# Personal Knowledge Brain – User-Scoped RAG Assistant
Overview
Personal Knowledge Brain (PKB) is a user-scoped Retrieval-Augmented Generation (RAG) assistant designed to answer questions grounded strictly in user-provided documents. Unlike generic chatbots, PKB focuses on personal knowledge management with persistent memory and clean architectural separation.
Each user has an isolated knowledge base and conversation memory, making the system suitable for multi-user and future multi-tenant deployments.
Key Capabilities
- Retrieval-Augmented Generation (RAG)
- User-scoped document ingestion and isolation
- Semantic search using vector embeddings
- Persistent conversation memory
- Modular and extensible backend architecture
Installation and Usage
Prerequisites
- Python 3.10 or higher
- A Groq API key for LLM access
- Basic familiarity with Python virtual environments
Installation
- Clone the repository:
git clone https://github.com/Rakmo5/readyTensor_RAG-project.git
cd readyTensor_RAG-project/project
- Create and activate a virtual environment:
python -m venv venv
source venv/bin/activate # Windows: venv\Scripts\activate
- Install dependencies:
pip install -r requirements.txt
- Create a .env file in the project root and add:
GROQ_API_KEY=your_api_key_here
Usage
- Add text or markdown documents to:
data/users/<user_id>/documents/
- Run the ingestion pipeline to index documents:
python test_vector_store.py
- Query the assistant:
python test_chat.py
Model Selection Rationale
Embedding Model
The system uses the all-MiniLM-L6-v2 Sentence Transformer for document embedding. This model was selected due to its strong balance between semantic accuracy and computational efficiency. It performs well for semantic similarity tasks while remaining lightweight, making it suitable for scalable and user-scoped knowledge bases.
Language Model
The assistant uses a Groq-hosted large language model for response generation. This model was chosen for its low-latency inference and reliable instruction-following behavior. When combined with retrieved document context, it enables grounded and responsive answers without relying on external or implicit knowledge.
Safety Guardrails
To ensure reliability and prevent hallucinations, the assistant follows these safety guardrails:
- Responses are generated using retrieved document context provided by the user.

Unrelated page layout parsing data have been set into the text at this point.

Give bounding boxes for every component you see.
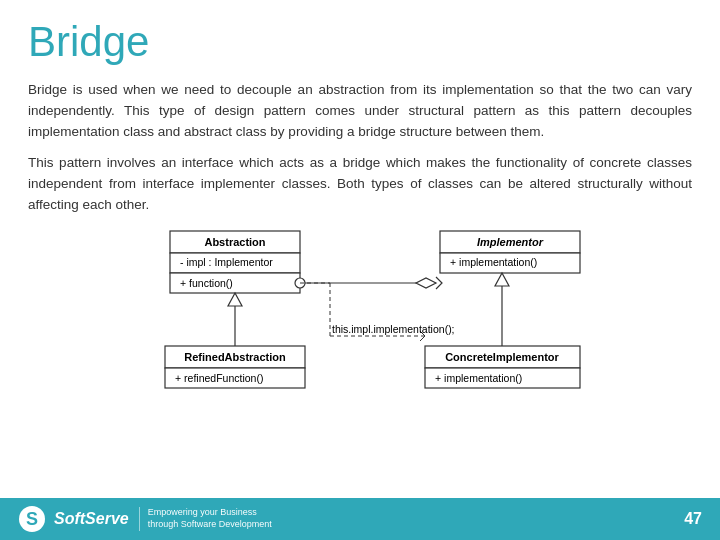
footer-logo-area: S SoftServe Empowering your Business thr… — [18, 505, 272, 533]
svg-marker-15 — [495, 273, 509, 286]
tagline-line2: through Software Development — [148, 519, 272, 531]
tagline-line1: Empowering your Business — [148, 507, 272, 519]
svg-text:S: S — [26, 509, 38, 529]
page-number: 47 — [684, 510, 702, 528]
refined-title: RefinedAbstraction — [184, 351, 286, 363]
footer-tagline: Empowering your Business through Softwar… — [139, 507, 272, 530]
paragraph-2: This pattern involves an interface which… — [28, 153, 692, 216]
implementor-method: + implementation() — [450, 256, 537, 268]
footer: S SoftServe Empowering your Business thr… — [0, 498, 720, 540]
slide: Bridge Bridge is used when we need to de… — [0, 0, 720, 540]
abstraction-method: + function() — [180, 277, 233, 289]
abstraction-field: - impl : Implementor — [180, 256, 273, 268]
implementor-title: Implementor — [477, 236, 544, 248]
concrete-title: ConcreteImplementor — [445, 351, 559, 363]
svg-marker-13 — [228, 293, 242, 306]
abstraction-title: Abstraction — [204, 236, 265, 248]
refined-method: + refinedFunction() — [175, 372, 263, 384]
svg-marker-7 — [416, 278, 436, 288]
dashed-label: this.impl.implementation(); — [332, 323, 455, 335]
softserve-icon: S — [18, 505, 46, 533]
uml-diagram: Abstraction - impl : Implementor + funct… — [28, 226, 692, 411]
paragraph-1: Bridge is used when we need to decouple … — [28, 80, 692, 143]
concrete-method: + implementation() — [435, 372, 522, 384]
brand-name: SoftServe — [54, 510, 129, 528]
page-title: Bridge — [28, 18, 692, 66]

- If the retrieved context does not contain sufficient information, the assistant explicitly acknowledges uncertainty.
- Conversation memory is used only for maintaining dialogue continuity and personalization, not as a source of factual knowledge.
- The knowledge base is updated explicitly, preventing accidental ingestion of unverified or noisy information.
- The assistant avoids assumptions and does not rely on external or implicit world knowledge.
Evaluation Strategy
The system is evaluated qualitatively to ensure correctness, reliability, and grounded behavior. The primary evaluation criteria include:
- Retrieval Relevance: Whether the retrieved document chunks are semantically relevant to the user’s query.
- Answer Groundedness: Whether generated responses are directly supported by the retrieved context.
- Hallucination Avoidance: Whether the assistant appropriately acknowledges uncertainty when insufficient information is available.
- Conversational Consistency: Whether follow-up questions are answered coherently using prior conversational context.
- User-Scoped Isolation: Verification that knowledge and memory remain isolated across different users.
This evaluation approach prioritizes explainability and factual correctness over purely generative fluency.
System Architecture
The system follows a clean backend-first design:
- Conversation Memory: Stored persistently using SQLite
- Knowledge Store: Vector embeddings stored in ChromaDB
- Embeddings: Sentence Transformers (
all-MiniLM-L6-v2)
- LLM: Groq-hosted large language model
- User Isolation: Separate data directories per user
Each user operates within their own logical “knowledge brain”.
RAG Workflow
- User adds documents (text or markdown)
- Documents are chunked into overlapping segments
- Chunks are embedded into vector representations
- Embeddings are stored persistently per user
- User queries are matched using semantic similarity
- Retrieved context is injected into the LLM prompt
- Grounded responses are generated
Knowledge vs Conversation Memory
The system intentionally separates:
This design improves accuracy, traceability, and explainability.
Usage Summary
- Add documents to the user-specific documents directory
- Run the ingestion pipeline to index knowledge
- Query the assistant via the backend interface
- Responses are generated using retrieved document context
Limitations
- Minimal interface (backend-focused)
- Manual ingestion step
- Limited document formats (text/markdown)
Future Improvements
- Web-based chat interface
- Document upload via UI
- Knowledge editing and deletion
- Advanced memory summarization
- Multi-agent reasoning workflows
Conclusion
Personal Knowledge Brain demonstrates a practical and extensible implementation of a user-scoped RAG system with persistent memory. The project emphasizes correctness, modularity, and real-world applicability over superficial features.